De tout cela, Lamar pouvait déduire un élément intéressant pour son enquête : celui ou celle qui avait fourni les armes aux adolescents était un vieux briscard du crime, il en connaissait un rayon, et se tenait au courant. Il était certainement connu des services de police, probablement lié à des affaires de trafic d’armes.
Quelque part dans les fichiers de la police un homme était répertorié qui pouvait être responsable de ces carnages. Ou au moins conduire Lamar au responsable.
Lamar avait rejoint First Avenue et dépassa la tour des Nations unies, en direction du nord : Harlem.
Il reprit son téléphone portable pour appeler le professeur Gavensoort.
— Professeur, commença-t-il, inspecteur Lamar. Je voudrais vous demander : il y avait des empreintes digitales sur les armes. Vous en avez relevé ?
— Oui, inspecteur. Et après comparaison, rien d’anormal, il s’agit dans les deux cas de celles du tireur. Vous le sauriez si vous aviez lu mon rapport.

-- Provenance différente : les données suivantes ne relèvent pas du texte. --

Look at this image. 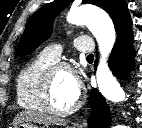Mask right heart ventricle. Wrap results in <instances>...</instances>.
<instances>
[{
	"mask_svg": "<svg viewBox=\"0 0 142 128\" xmlns=\"http://www.w3.org/2000/svg\"><path fill=\"white\" fill-rule=\"evenodd\" d=\"M54 61L41 53L30 61L19 72L16 80V95L18 104L28 110H43L41 89L46 70Z\"/></svg>",
	"mask_w": 142,
	"mask_h": 128,
	"instance_id": "right-heart-ventricle-1",
	"label": "right heart ventricle"
}]
</instances>
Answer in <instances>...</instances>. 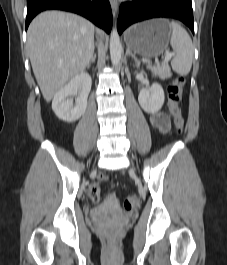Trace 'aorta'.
Segmentation results:
<instances>
[{
	"instance_id": "obj_1",
	"label": "aorta",
	"mask_w": 227,
	"mask_h": 265,
	"mask_svg": "<svg viewBox=\"0 0 227 265\" xmlns=\"http://www.w3.org/2000/svg\"><path fill=\"white\" fill-rule=\"evenodd\" d=\"M122 54V45L120 42L117 29L113 28L110 36V57L113 66H117L120 62Z\"/></svg>"
}]
</instances>
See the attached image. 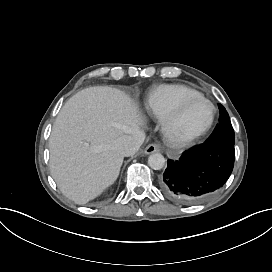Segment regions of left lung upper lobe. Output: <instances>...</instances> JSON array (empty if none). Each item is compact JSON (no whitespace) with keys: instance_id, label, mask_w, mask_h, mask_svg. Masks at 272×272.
Returning a JSON list of instances; mask_svg holds the SVG:
<instances>
[{"instance_id":"obj_1","label":"left lung upper lobe","mask_w":272,"mask_h":272,"mask_svg":"<svg viewBox=\"0 0 272 272\" xmlns=\"http://www.w3.org/2000/svg\"><path fill=\"white\" fill-rule=\"evenodd\" d=\"M220 110V121L215 132L208 138L205 144H218L234 147L235 135L232 128L229 115L223 105H218Z\"/></svg>"}]
</instances>
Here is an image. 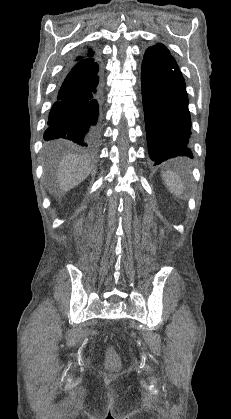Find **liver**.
Wrapping results in <instances>:
<instances>
[{"instance_id":"liver-1","label":"liver","mask_w":231,"mask_h":419,"mask_svg":"<svg viewBox=\"0 0 231 419\" xmlns=\"http://www.w3.org/2000/svg\"><path fill=\"white\" fill-rule=\"evenodd\" d=\"M90 173L89 160L78 155H68L61 161L57 171V182L65 193L80 184Z\"/></svg>"}]
</instances>
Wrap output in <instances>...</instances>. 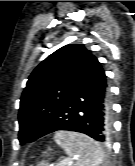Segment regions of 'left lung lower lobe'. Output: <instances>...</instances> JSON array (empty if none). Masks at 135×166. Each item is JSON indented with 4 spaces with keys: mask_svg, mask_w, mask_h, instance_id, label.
Listing matches in <instances>:
<instances>
[{
    "mask_svg": "<svg viewBox=\"0 0 135 166\" xmlns=\"http://www.w3.org/2000/svg\"><path fill=\"white\" fill-rule=\"evenodd\" d=\"M58 130L81 132L100 142L109 139L110 91L104 70L95 57L84 67L57 117L46 125L34 121L25 123L20 127L19 139L24 144Z\"/></svg>",
    "mask_w": 135,
    "mask_h": 166,
    "instance_id": "1",
    "label": "left lung lower lobe"
}]
</instances>
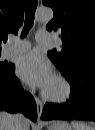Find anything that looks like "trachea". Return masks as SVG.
<instances>
[{
    "label": "trachea",
    "instance_id": "1",
    "mask_svg": "<svg viewBox=\"0 0 95 130\" xmlns=\"http://www.w3.org/2000/svg\"><path fill=\"white\" fill-rule=\"evenodd\" d=\"M38 5V0H28L25 11V24L21 34V37L24 38L29 32L30 28L34 23V15Z\"/></svg>",
    "mask_w": 95,
    "mask_h": 130
}]
</instances>
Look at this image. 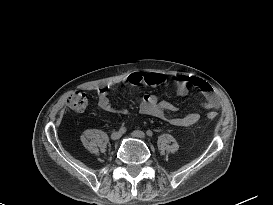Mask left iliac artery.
Segmentation results:
<instances>
[{"mask_svg": "<svg viewBox=\"0 0 273 205\" xmlns=\"http://www.w3.org/2000/svg\"><path fill=\"white\" fill-rule=\"evenodd\" d=\"M146 134H147V136H149V137H152V136H153V132H152L151 130H147V131H146Z\"/></svg>", "mask_w": 273, "mask_h": 205, "instance_id": "44dca946", "label": "left iliac artery"}]
</instances>
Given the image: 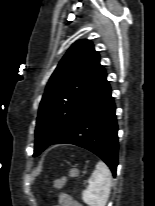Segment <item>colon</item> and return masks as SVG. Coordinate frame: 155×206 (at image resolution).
Wrapping results in <instances>:
<instances>
[{"instance_id":"obj_1","label":"colon","mask_w":155,"mask_h":206,"mask_svg":"<svg viewBox=\"0 0 155 206\" xmlns=\"http://www.w3.org/2000/svg\"><path fill=\"white\" fill-rule=\"evenodd\" d=\"M61 182H58V185L60 184ZM75 206H82V205H80V204H78V203H75Z\"/></svg>"}]
</instances>
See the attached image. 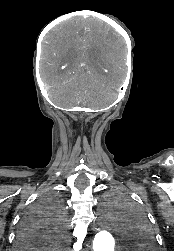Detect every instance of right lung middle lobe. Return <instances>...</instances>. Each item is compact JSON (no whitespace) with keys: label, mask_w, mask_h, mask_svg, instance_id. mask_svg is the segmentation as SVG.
<instances>
[{"label":"right lung middle lobe","mask_w":174,"mask_h":251,"mask_svg":"<svg viewBox=\"0 0 174 251\" xmlns=\"http://www.w3.org/2000/svg\"><path fill=\"white\" fill-rule=\"evenodd\" d=\"M25 219L44 220L57 231H62L65 225V214L60 196L55 192L42 195Z\"/></svg>","instance_id":"right-lung-middle-lobe-1"}]
</instances>
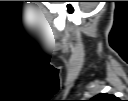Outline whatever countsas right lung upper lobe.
Returning a JSON list of instances; mask_svg holds the SVG:
<instances>
[{
	"label": "right lung upper lobe",
	"instance_id": "cb5924a9",
	"mask_svg": "<svg viewBox=\"0 0 128 101\" xmlns=\"http://www.w3.org/2000/svg\"><path fill=\"white\" fill-rule=\"evenodd\" d=\"M96 101H116V97L114 95H109L106 93H101L94 97Z\"/></svg>",
	"mask_w": 128,
	"mask_h": 101
}]
</instances>
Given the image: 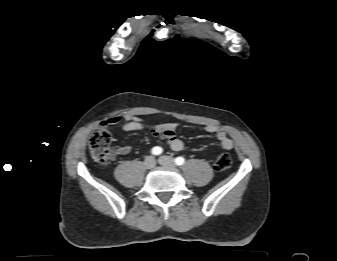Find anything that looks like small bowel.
I'll return each mask as SVG.
<instances>
[{"instance_id":"small-bowel-1","label":"small bowel","mask_w":337,"mask_h":261,"mask_svg":"<svg viewBox=\"0 0 337 261\" xmlns=\"http://www.w3.org/2000/svg\"><path fill=\"white\" fill-rule=\"evenodd\" d=\"M121 122V118L114 116L100 123L101 128H107L108 126L117 125ZM178 124L175 122L159 123L153 125H147L142 120L134 116H126L123 118L122 129L127 132L132 131H149L159 141L166 143L174 151H182L185 148L184 142L176 135V129ZM205 130L213 134L220 142L221 147L224 150H230L233 148V141L228 136L227 132L220 126L209 124L205 127ZM117 153L120 155H127L131 151V147L128 145H121L117 147Z\"/></svg>"}]
</instances>
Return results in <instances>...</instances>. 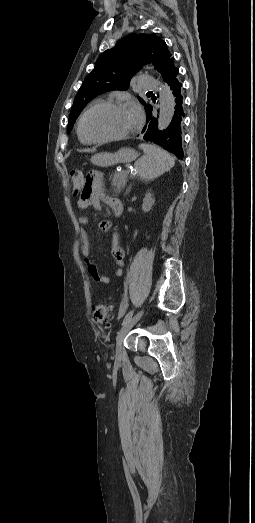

— Merci, je voulais en être sûr.
Il raccrocha sèchement, s’épargnant les commentaires du vieil expert.
Ils n’avaient rien.
Trois tueurs suicidés.
Et pourtant un lien entre eux. Leurs armes.
Lamar serra le volant entre ses doigts immenses.
Il fallait faire vite. Il en était certain.
Trouver une piste. Comprendre ce qui se passait réellement dans l’ombre de ces assassins mineurs.
Car tout ça n’était pas normal, Lamar était prêt à le parier.
Un obscur secret se tramait derrière tout ça.